◆ **Data provided**:
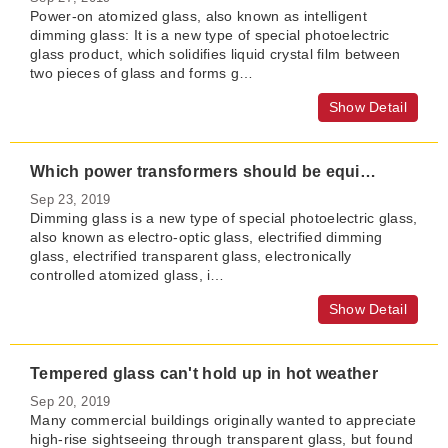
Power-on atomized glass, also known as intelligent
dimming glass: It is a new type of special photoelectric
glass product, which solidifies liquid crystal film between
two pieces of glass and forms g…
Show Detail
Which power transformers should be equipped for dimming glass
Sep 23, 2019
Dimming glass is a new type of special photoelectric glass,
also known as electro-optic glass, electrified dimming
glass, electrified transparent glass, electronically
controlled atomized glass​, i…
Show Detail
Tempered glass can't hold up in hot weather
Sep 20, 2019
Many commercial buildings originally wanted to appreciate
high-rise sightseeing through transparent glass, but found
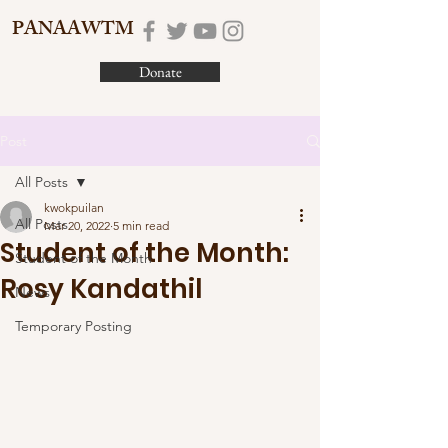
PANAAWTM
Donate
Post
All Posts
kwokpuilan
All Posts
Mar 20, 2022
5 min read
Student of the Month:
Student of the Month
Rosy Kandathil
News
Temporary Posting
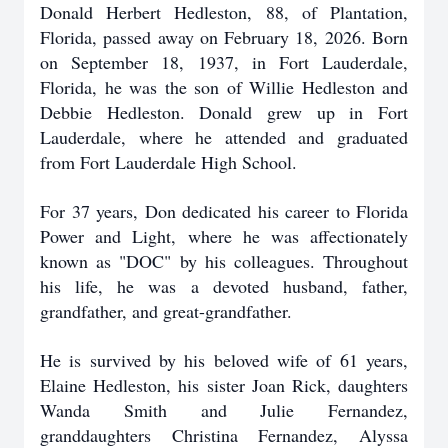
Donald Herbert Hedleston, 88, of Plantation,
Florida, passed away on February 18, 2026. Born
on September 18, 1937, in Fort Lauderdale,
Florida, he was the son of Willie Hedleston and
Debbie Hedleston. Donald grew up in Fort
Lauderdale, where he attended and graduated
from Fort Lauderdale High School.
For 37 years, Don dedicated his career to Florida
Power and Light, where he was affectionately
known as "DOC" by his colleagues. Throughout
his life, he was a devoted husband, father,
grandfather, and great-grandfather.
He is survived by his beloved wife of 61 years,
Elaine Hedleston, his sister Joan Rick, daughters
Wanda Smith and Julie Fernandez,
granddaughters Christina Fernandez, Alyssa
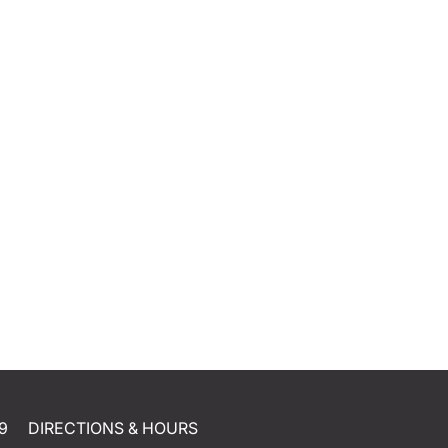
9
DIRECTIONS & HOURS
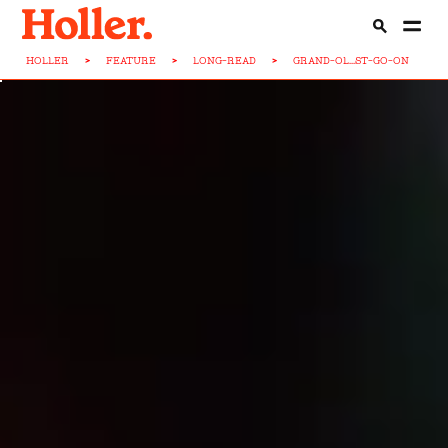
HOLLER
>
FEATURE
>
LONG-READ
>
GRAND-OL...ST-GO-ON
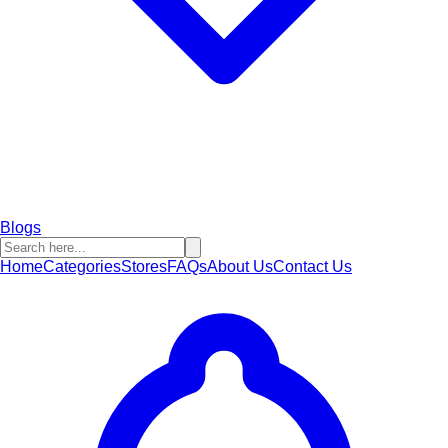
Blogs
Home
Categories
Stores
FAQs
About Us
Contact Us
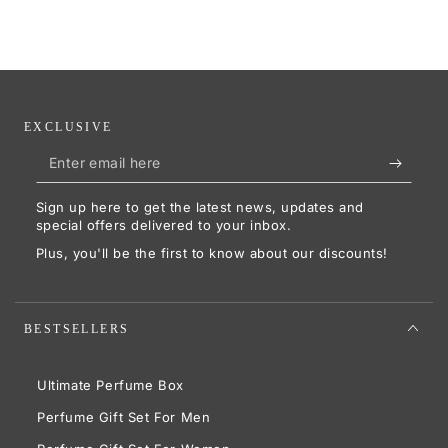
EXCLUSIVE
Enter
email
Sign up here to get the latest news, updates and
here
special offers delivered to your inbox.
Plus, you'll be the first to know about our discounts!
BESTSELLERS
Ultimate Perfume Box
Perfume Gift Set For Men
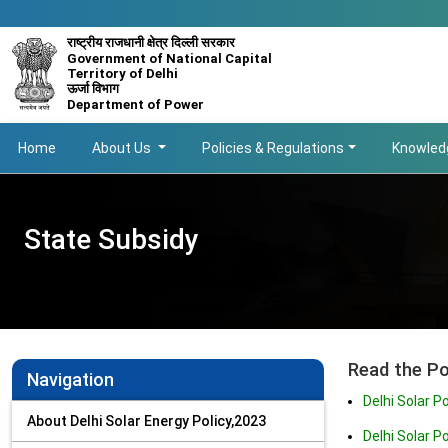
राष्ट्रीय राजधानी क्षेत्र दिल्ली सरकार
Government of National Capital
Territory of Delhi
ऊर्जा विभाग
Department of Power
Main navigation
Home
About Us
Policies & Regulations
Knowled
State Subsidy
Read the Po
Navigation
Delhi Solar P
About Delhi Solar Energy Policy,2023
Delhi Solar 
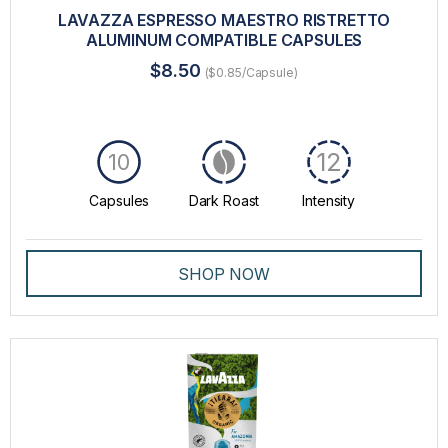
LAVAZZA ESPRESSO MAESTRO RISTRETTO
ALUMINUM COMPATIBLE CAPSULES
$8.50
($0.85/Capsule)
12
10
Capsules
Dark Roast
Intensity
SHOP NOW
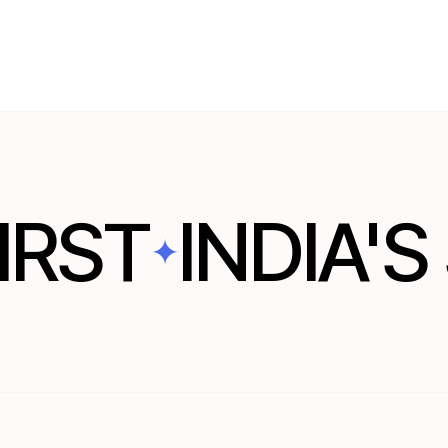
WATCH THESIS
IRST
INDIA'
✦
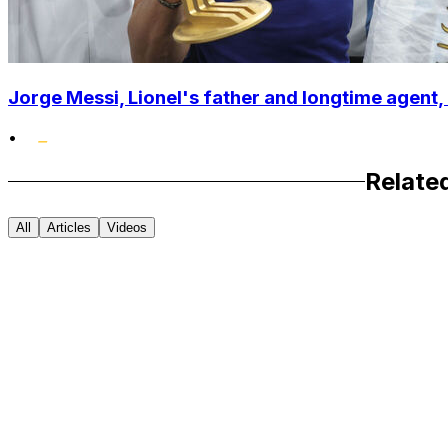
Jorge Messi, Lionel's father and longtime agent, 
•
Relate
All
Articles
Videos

◆ **What the task requires**: Would you retype every line shown above exactly, leaving the pictures aside?

◆ **Written solution**:
Power-on atomized glass, also known as intelligent
dimming glass: It is a new type of special photoelectric
glass product, which solidifies liquid crystal film between
two pieces of glass and forms g…
Show Detail
Which power transformers should be equipped for dimming glass
Sep 23, 2019
Dimming glass is a new type of special photoelectric glass,
also known as electro-optic glass, electrified dimming
glass, electrified transparent glass, electronically
controlled atomized glass​, i…
Show Detail
Tempered glass can't hold up in hot weather
Sep 20, 2019
Many commercial buildings originally wanted to appreciate
high-rise sightseeing through transparent glass, but found
PANAAWTM
Donate
Post
All Posts
kwokpuilan
All Posts
Mar 20, 2022
5 min read
Student of the Month:
Student of the Month
Rosy Kandathil
News
Temporary Posting
Donald Herbert Hedleston, 88, of Plantation,
Florida, passed away on February 18, 2026. Born
on September 18, 1937, in Fort Lauderdale,
Florida, he was the son of Willie Hedleston and
Debbie Hedleston. Donald grew up in Fort
Lauderdale, where he attended and graduated
from Fort Lauderdale High School.
For 37 years, Don dedicated his career to Florida
Power and Light, where he was affectionately
known as "DOC" by his colleagues. Throughout
his life, he was a devoted husband, father,
grandfather, and great-grandfather.
He is survived by his beloved wife of 61 years,
Elaine Hedleston, his sister Joan Rick, daughters
Wanda Smith and Julie Fernandez,
granddaughters Christina Fernandez, Alyssa
9
DIRECTIONS & HOURS
HOLLER
>
FEATURE
>
LONG-READ
>
GRAND-OL...ST-GO-ON
Blogs
Home
Categories
Stores
FAQs
About Us
Contact Us
EXCLUSIVE
Enter
email
Sign up here to get the latest news, updates and
here
special offers delivered to your inbox.
Plus, you'll be the first to know about our discounts!
BESTSELLERS
Ultimate Perfume Box
Perfume Gift Set For Men
राष्ट्रीय राजधानी क्षेत्र दिल्ली सरकार
Government of National Capital
Territory of Delhi
ऊर्जा विभाग
Department of Power
Main navigation
Home
About Us
Policies & Regulations
Knowled
State Subsidy
Read the Po
Navigation
Delhi Solar P
About Delhi Solar Energy Policy,2023
Delhi Solar 
LAVAZZA ESPRESSO MAESTRO RISTRETTO
ALUMINUM COMPATIBLE CAPSULES
$8.50
($0.85/Capsule)
12
10
Capsules
Dark Roast
Intensity
SHOP NOW
WATCH THESIS
IRST
INDIA'
✦
Jorge Messi, Lionel's father and longtime agent, 
•
Relate
All
Articles
Videos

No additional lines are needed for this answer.